How To Water Plants When Away

Ready for take-off? Or is that just the moment when you realize you planned your vacation meticulously but forgot about what will happen to your green housemates?

Leaving for a week, it might not matter that much. For longer periods, you should make sure your plants are taken care of while you’re away.

When away, it is best to organize a plant sitter to water the plants such as a neighbor or a friend. Alternatively, installing a self-watering system is recommended, the most effective being a string drip system, a bottle watering system, or a water bath.

Even if you don’t have a neighbor that makes for a good plant nanny during your vacation, there are self-watering systems you can install yourself without much effort or cost. In this post, I will go through the most common methods for watering plants when away and how to install them at home.

How to Water Your Plants While Away on Vacation?

Anyone who owns plants has had that problem: How to water plants while on vacation? Especially if you plan to leave for longer periods of several weeks, your plants need water while you are gone.

First, I want to share what options there are and what I’d recommend for different lengths of vacation. After that, I will explain a couple of easy DIY self-watering systems that will keep your plants alive and happy.

Tip: Plants do not just need to be watered regularly but also the right way. Even though watering plants sounds so easy, the most common mistake is overwatering your plants. Read more about how to water plants the right way in my post linked here.

How to Water Plants When Away For 1 Week: Not Much to Do

Generally, if you leave for a vacation of 1 week or less, there is not much to do about your plants.

In winter, most plants are just fine with being watered once a week.

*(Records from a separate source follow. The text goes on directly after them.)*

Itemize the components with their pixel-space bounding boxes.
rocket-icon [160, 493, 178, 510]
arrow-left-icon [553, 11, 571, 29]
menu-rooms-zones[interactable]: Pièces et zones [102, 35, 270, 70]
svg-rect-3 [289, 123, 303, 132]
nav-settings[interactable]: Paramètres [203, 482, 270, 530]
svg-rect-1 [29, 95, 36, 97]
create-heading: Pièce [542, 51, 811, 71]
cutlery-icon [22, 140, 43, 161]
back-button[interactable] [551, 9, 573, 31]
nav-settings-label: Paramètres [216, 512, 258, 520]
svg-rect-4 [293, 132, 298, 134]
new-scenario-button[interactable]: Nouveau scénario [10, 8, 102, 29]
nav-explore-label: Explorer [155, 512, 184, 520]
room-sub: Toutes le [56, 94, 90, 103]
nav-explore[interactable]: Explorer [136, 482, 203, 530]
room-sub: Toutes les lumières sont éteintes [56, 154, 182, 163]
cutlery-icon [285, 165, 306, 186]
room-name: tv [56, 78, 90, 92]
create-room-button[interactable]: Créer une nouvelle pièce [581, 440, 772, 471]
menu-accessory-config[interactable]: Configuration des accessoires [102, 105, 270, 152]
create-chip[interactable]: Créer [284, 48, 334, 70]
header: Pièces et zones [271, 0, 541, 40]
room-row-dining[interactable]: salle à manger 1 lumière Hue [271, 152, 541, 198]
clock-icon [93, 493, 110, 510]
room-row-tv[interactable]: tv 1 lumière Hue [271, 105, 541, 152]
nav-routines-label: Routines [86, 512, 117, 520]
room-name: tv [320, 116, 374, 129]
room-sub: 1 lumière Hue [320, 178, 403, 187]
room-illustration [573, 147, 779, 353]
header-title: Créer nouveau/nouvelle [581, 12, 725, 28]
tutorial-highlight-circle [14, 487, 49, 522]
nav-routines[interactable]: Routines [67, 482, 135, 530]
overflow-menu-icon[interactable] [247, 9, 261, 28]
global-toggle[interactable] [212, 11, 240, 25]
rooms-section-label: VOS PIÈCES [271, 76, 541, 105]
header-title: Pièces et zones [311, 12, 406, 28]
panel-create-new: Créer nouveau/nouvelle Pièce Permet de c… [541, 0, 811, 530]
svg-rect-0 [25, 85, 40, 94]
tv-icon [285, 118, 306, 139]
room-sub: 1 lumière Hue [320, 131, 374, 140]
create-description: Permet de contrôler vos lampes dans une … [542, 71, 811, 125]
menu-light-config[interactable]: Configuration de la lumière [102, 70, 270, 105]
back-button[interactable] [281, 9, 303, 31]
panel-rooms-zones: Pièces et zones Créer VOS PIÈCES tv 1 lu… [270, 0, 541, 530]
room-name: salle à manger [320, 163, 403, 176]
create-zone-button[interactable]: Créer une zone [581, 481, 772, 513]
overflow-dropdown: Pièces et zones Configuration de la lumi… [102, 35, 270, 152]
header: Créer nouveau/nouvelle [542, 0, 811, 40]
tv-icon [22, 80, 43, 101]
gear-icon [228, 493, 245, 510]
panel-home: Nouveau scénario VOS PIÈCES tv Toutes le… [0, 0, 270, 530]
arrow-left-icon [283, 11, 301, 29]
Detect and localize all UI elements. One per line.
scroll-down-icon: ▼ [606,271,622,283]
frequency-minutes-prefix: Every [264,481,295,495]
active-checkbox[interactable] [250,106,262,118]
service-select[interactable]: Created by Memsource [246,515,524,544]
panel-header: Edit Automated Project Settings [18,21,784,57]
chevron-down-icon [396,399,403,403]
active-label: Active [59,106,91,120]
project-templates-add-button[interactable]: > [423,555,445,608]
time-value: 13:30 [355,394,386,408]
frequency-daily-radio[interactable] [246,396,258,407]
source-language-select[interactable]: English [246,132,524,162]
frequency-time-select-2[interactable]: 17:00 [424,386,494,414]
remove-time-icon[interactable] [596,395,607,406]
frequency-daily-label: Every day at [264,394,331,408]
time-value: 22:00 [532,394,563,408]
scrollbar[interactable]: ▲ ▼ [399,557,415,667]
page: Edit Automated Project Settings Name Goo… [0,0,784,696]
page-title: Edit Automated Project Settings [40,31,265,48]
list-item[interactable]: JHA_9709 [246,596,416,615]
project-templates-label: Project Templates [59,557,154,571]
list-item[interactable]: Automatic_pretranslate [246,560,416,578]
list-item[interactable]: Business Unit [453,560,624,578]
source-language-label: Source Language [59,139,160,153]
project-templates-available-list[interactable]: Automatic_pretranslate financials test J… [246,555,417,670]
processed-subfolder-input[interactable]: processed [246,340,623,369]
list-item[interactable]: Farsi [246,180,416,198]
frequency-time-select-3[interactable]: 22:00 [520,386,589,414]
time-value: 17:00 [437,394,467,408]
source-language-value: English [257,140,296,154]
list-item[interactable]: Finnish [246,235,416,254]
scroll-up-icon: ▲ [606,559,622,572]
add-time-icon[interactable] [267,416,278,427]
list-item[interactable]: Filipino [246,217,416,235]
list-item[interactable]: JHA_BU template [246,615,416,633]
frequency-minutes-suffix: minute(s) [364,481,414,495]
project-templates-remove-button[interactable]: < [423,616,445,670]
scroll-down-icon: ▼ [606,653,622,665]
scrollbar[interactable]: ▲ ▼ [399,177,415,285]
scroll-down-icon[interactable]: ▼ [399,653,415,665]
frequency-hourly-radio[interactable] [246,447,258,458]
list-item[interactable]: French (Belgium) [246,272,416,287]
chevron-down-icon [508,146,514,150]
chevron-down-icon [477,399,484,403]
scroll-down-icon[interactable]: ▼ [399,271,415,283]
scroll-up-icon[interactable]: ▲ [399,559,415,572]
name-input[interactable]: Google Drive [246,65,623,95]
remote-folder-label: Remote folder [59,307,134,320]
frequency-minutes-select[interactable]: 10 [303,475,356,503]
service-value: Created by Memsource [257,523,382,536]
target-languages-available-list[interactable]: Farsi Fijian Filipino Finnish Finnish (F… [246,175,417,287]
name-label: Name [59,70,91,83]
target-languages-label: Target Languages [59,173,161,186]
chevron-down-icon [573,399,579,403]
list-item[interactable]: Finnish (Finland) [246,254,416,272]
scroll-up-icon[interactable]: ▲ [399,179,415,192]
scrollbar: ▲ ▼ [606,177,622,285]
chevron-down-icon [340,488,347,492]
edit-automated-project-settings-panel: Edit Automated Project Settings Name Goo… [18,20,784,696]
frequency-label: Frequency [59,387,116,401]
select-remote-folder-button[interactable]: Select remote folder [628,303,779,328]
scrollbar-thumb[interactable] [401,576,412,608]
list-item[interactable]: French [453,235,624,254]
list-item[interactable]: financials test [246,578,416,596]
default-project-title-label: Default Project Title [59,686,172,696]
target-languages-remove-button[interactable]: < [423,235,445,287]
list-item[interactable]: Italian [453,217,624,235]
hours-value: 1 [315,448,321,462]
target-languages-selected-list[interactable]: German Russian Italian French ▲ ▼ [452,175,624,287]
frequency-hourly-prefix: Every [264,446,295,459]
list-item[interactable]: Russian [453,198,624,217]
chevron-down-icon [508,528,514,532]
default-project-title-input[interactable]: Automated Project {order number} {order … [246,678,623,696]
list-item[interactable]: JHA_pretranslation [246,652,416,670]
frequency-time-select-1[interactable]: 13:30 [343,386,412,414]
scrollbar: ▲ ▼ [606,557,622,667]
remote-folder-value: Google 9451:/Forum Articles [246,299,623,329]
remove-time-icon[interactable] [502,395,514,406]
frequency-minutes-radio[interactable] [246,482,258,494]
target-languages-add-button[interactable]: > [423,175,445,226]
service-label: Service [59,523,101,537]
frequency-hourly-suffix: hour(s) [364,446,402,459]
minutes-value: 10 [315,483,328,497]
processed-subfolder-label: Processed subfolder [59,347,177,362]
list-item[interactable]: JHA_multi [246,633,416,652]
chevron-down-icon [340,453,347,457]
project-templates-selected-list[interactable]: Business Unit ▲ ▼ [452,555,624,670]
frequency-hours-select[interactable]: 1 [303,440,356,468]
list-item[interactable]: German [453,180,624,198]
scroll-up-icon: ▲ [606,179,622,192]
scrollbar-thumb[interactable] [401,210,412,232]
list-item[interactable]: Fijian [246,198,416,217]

Only during very hot summer days, you might want them to be watered every other day.

When away for 1 week, I recommend the following easy tips:

  • Organize a plant nanny (friend or neighbor) to check after your plants once during that week
  • Water them one last time right before you leave
  • Lower the shades halfway or draw the curtains on all windows (this way, your plants will be less active during that week and hence use less water)
  • Lower the temperature in your place (this will also make your plants less active and hence use less water)

How to Water Plants When Away For 2 Weeks: Organize a Plant Nanny or Install a Self-Watering System

When away for 2 weeks of vacation, even in the wintertime at least your water-loving if not all plants will need water in between. In winter, it will be enough if a plant nanny waters your plants once or twice at the max. In summer though, your plants might need to be watered 4-5 times in 2 weeks.

If you have a friend close by or a friendly neighbor, they will certainly agree to water your plants for you. If there is no one to look after your plants, a self-watering system will do it, too.

When away for 2 weeks, I recommend the following easy tips:

  • Organize a plant nanny (friend or neighbor) to check after your plants 4-5 times in 2 weeks
  • Install a self-watering system instead of organizing a plant nanny
  • Lower the shades halfway or draw the curtains on all windows (this way, your plants will be less active during that week and hence use less water)
  • Lower the temperature in your place (this will also make your plants less active and hence use less water)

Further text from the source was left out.